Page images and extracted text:
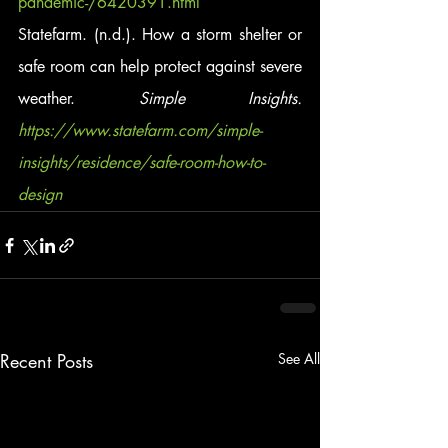
pandemic-/6420391.html
Statefarm. (n.d.). How a storm shelter or 
safe room can help protect against severe 
weather.
 Simple Insights. 
https://www.statefarm.com/simple-
insights/residence/safe-room-how-to-
design
Recent Posts
See All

PROBLEM DESCRIPTION
Although the records contain pictures, only their text should be repeated, exactly as it appears.

RESPONSE BELOW
pandemic-/6420391.html
Statefarm. (n.d.). How a storm shelter or 
safe room can help protect against severe 
weather.
 Simple Insights. 
https://www.statefarm.com/simple-
insights/residence/safe-room-how-to-
design
Recent Posts
See All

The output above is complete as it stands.